The paradox of multiple taxation, Adewolu posits, is that it reduces the ease of conducting business, diminishes the tax base, incentivizes tax evasion, and complicates tax compliance.

Adewolu said, “Despite the prospect of accelerated economic growth, the presence of multiple taxation, which the World Bank has termed ‘nuisance taxes’ has and continues to prove to be a bane on economic development in the country.

“However, before addressing how multiple taxation is an impediment to economic development, it is important to emphasize that taxation, in and of itself, is a veritable tool for economic development.
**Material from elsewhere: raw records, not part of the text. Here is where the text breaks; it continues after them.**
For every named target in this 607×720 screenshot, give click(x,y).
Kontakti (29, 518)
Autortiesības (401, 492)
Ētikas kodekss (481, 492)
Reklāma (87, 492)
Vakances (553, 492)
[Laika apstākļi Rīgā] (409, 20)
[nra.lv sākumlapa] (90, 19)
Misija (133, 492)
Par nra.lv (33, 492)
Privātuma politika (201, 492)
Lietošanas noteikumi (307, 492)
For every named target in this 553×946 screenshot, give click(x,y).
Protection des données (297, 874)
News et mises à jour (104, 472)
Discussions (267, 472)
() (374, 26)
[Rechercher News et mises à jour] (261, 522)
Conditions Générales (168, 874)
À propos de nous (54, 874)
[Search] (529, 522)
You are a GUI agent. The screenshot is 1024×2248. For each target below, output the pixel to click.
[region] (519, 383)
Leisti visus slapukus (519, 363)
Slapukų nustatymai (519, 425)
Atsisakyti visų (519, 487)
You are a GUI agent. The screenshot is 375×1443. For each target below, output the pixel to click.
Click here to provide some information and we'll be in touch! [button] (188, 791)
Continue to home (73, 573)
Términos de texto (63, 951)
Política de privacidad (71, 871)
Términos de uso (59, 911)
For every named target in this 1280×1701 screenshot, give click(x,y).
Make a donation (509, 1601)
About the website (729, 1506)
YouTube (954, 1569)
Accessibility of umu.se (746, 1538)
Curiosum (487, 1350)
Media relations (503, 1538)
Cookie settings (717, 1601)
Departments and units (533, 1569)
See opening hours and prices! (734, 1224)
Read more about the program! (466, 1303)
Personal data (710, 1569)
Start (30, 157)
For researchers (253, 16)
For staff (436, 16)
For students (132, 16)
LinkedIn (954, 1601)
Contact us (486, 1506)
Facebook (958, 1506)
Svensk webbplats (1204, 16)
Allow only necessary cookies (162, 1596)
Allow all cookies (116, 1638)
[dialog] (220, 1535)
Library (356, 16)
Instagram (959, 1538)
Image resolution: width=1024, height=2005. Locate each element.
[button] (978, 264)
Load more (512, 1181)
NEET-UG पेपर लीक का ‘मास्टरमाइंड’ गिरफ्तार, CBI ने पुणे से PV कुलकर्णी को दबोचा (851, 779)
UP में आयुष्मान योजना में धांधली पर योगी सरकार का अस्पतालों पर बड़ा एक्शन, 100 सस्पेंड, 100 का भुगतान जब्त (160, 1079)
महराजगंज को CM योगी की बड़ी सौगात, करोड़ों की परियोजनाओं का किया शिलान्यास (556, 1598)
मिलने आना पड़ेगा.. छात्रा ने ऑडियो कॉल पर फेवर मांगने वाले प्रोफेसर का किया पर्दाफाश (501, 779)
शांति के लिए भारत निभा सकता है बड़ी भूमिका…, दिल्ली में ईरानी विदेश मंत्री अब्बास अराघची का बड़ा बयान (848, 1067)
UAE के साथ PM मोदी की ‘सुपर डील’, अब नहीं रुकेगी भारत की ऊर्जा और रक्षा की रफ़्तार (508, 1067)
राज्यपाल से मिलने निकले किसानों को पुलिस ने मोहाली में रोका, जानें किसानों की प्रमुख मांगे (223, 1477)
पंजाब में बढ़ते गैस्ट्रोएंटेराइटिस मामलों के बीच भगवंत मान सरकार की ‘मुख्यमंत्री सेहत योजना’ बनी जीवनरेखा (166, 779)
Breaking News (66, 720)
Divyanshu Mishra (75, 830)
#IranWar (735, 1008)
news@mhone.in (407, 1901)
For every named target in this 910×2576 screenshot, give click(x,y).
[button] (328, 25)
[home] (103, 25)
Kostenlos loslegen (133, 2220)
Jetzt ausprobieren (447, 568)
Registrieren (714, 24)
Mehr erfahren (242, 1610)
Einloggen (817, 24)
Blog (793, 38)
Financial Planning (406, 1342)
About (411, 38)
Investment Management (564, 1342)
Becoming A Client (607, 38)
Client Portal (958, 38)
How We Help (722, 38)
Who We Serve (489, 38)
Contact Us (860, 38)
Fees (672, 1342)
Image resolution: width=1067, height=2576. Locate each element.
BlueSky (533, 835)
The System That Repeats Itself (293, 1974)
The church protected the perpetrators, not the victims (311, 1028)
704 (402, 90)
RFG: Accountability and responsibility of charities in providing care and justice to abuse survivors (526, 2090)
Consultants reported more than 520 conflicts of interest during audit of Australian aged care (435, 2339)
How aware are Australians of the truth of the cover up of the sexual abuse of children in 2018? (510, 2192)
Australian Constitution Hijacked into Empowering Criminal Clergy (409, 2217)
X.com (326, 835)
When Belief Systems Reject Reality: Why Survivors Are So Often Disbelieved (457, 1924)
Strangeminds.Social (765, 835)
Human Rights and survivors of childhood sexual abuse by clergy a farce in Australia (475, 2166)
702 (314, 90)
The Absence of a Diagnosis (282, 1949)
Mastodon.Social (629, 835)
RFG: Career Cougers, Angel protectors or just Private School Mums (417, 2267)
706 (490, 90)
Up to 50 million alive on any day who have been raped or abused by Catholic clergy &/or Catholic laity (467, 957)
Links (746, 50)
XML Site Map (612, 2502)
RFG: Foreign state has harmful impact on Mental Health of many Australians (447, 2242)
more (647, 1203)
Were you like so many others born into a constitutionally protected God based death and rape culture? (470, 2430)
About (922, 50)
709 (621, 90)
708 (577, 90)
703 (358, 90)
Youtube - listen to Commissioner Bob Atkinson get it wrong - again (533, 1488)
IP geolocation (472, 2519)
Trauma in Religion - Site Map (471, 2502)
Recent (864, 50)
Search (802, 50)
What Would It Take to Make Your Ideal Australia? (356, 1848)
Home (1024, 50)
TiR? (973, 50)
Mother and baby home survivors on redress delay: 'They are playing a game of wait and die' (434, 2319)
“The curious question, which this workshop will attempt to answer, is how a fiscal tool for economic development like taxation can become inimical to economic development.

“It is imperative therefore to correct some misconception about taxation, particularly the misguided notion of taxation as a penal tool on thriving business enterprise.”

The NCC's Executive Commissioner for Stakeholder Management, however, stated that taxation is the backbone of public finance since it provides assured and sustainable sources of money for social programmes and public investments, while also serving as a tool by the government to effectively and efficiently share nation's commonwealth.

“It is thus evident that taxation is critical for making growth sustainable and equitable. Thus, taxation by design is an instrument for economic development and it is important to acknowledge and support the initiative of all tiers of government in using taxation as an instrument for socio-economic development.

“However, supporting the tax initiatives by the various tiers of government includes indicating where a category of taxes has become cancerous to economic development.

“These type of taxes typically manifests themselves in the form of multiple taxation and by design, they reverse growth, stifle innovation, and discourage investment. In parabolic terms, they are the scarecrows mounted by the government to disincentivize development.

“It is pertinent to note that the National Tax Policy 2017, emphasises the need to eradicate multiple taxation at all tiers of government. Specifically, the Policy states that taxes similar to those being collected by a level of government should not be introduced by the same or another level of government.

“The federal, state, and local governments shall ensure collaboration in harmonizing and eliminating multiple taxation,” he said.

Adewole further stated that the paradox of multiple taxation is that it does not hike the revenue profile of the government and also that the crippling effect of taxes is that it makes otherwise profitable businesses unprofitable, reduces the tax base, encourages tax evasion, and complicates tax compliance. NNL.